April 28, 2017    by Hiroyuki Nagase    (For high definition image, please click the picture)

Arles Ancient Museum and M. Jean Claude Golvin:
When I re-visited Arles in 2017, I visited the Arles Ancient Museum as well to see the model of Cirque Romain.
From the historical area of Arles, walking along the Rhône River for about 500 meters, we reach the former site of Cirque Romain where it is now a green space, and we can see the Arles Ancient Museum behind of it. It is a modern building whose exterior is blue. There were two models of Cirque Romain, one of which was a huge one with a length of about 5 m.
I came across the name of Jean Claude Golvin, a French architect and archeologist, when I was learning about this museum.
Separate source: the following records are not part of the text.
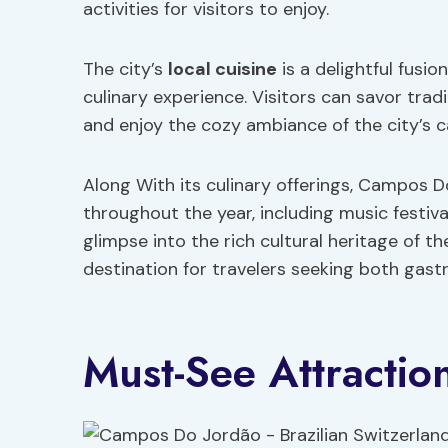
activities for visitors to enjoy.
The city’s
local cuisine
is a delightful fusio
culinary experience. Visitors can savor traditi
and enjoy the cozy ambiance of the city’s 
Along With its culinary offerings, Campos D
throughout the year, including music festiv
glimpse into the rich cultural heritage of 
destination for travelers seeking both gast
Must-See Attraction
He is recently working for re-creating the ancient monuments and scenes with water-color painting. I often visited ruins of the site of some Amphithéatre and/or hippodrome, but even if I went to the site and stood in the center of Spina, it's difficult to imagine the situation of the old times, so I was deeply impressed with his drawings.
We can see his works in his website jeanclaudegolvin.com. On the front page, the drawings of Cirque Romain in Arles, together with Karnak Great Temple of Amun, etc. appear. Further more, we can see the drawings of various towns of Ancient Rome and Ancient Egypt, and the hippodrome in Caesarea of Israel, Tyre of Lebanon, Constantinople (Istanbul) of Turkey, and so on. The drawings on Arles can be found by following ANTIQUITY - Gaul - Arelate. Such drawings are very interested, and we never get tired of seeing drawings of various ancient towns.

Arles Ancient Museum in blue
The road is curved is the trace of the outer shape of the Cirque Romain.

model of roman arles
Ancient Arles (North direction at bottom left)
It seems that the actual size of Cirque Romain was far vaster than the current site.

Roman circus and Obelisk
Closeup picture of Spina at Cirque Romain
The obelisk stands at the center.

April 28, 2017    by Hiroyuki Nagase    (For high definition image, please click the picture)

Notes For Pictures:
When I firstly visited the Place de la République on May 1, 2015 it was unfortunately rainy weather, but on my re-visit of April 28, 2017 it was lucky with fine weather. Due to the Place de la République is the center of the historic area of Arles, there are many tourists, but most people seem to haven't paid attention to the obelisk.